■ Extracted information:
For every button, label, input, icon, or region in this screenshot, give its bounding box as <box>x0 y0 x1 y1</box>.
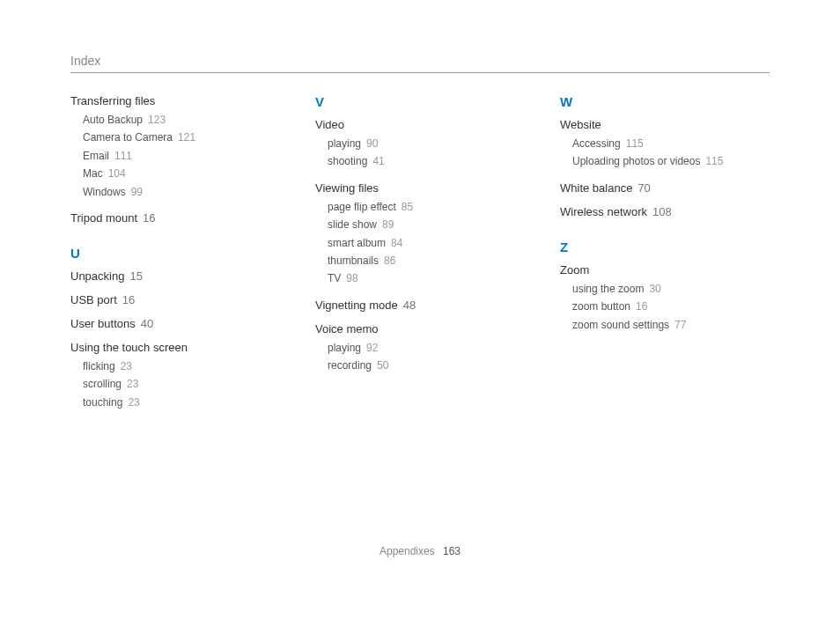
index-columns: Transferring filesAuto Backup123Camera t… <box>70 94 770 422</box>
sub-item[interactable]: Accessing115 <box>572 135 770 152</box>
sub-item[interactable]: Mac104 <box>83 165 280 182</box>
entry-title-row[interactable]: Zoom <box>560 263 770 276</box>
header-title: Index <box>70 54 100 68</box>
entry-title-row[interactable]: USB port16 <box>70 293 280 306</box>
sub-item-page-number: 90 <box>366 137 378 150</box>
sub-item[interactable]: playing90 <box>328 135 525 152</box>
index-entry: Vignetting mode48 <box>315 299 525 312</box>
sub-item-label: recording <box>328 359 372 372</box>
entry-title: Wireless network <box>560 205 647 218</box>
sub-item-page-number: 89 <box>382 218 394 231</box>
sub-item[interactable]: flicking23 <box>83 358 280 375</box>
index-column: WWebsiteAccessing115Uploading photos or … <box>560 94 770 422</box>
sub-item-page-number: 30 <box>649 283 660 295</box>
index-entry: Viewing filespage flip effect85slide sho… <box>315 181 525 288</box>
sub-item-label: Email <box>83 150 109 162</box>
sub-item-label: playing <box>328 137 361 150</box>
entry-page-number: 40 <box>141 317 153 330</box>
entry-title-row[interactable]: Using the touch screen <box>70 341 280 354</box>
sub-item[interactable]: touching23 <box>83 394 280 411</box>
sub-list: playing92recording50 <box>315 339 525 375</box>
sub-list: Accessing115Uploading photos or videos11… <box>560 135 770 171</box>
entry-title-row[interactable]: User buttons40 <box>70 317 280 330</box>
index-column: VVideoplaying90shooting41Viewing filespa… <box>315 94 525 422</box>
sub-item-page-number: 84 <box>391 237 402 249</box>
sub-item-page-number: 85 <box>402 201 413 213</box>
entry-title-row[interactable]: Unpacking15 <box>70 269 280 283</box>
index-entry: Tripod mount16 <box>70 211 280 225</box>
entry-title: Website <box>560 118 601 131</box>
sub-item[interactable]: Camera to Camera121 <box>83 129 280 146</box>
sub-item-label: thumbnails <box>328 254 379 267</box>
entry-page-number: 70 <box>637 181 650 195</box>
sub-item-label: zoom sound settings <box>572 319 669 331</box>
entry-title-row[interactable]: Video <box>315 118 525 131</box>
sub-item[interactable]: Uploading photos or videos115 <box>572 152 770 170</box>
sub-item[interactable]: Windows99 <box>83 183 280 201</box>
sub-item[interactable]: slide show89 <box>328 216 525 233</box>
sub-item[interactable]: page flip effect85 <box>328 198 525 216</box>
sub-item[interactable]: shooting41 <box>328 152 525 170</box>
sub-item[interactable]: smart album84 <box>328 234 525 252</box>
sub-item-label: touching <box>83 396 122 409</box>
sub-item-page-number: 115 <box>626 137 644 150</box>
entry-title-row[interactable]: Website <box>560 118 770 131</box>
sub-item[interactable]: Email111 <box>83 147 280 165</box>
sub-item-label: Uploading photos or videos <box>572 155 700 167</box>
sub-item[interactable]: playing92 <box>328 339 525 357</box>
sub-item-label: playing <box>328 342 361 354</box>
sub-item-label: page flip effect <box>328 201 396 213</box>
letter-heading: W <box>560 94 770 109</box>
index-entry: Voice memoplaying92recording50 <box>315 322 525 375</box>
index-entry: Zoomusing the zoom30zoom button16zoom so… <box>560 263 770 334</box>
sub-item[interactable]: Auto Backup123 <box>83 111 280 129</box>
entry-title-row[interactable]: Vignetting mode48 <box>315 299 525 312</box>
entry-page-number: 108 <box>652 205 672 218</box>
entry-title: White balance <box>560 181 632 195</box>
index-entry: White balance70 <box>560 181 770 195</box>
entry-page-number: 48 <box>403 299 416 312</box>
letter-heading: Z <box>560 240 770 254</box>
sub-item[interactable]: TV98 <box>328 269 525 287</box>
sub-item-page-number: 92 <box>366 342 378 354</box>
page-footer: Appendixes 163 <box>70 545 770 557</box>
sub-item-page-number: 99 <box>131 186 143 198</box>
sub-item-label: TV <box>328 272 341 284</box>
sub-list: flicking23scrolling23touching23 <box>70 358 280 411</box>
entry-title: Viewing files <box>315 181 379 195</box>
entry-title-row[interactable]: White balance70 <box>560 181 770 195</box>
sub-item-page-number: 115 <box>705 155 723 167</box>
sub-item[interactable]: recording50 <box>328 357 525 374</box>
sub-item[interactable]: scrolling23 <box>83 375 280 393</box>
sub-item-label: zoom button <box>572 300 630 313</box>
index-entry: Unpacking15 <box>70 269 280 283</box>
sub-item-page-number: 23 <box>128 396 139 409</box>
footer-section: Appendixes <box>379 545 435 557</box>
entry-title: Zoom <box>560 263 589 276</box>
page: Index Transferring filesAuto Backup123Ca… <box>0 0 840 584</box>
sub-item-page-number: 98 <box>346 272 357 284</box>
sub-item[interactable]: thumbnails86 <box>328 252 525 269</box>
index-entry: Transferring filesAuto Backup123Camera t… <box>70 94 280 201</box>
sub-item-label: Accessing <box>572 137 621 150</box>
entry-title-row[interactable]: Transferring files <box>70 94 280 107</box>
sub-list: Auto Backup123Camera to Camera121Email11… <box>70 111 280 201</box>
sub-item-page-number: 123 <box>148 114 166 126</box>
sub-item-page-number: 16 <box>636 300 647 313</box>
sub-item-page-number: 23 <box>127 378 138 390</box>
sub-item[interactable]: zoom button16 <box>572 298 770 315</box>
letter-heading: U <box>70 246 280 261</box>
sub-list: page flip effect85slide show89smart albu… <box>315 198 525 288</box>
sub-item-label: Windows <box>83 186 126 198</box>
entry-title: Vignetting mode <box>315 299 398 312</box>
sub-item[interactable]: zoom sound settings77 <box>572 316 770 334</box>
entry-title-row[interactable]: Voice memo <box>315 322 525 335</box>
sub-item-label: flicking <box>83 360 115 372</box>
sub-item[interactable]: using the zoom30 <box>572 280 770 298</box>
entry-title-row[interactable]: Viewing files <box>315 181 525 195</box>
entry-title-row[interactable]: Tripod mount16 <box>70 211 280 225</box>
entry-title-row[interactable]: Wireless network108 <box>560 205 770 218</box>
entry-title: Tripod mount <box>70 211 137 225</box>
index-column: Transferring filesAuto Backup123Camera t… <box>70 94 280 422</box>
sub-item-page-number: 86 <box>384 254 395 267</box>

■ Task item: Go through the entries above and count the lines containing the string "White". Give only that number.

■ Written reply: 3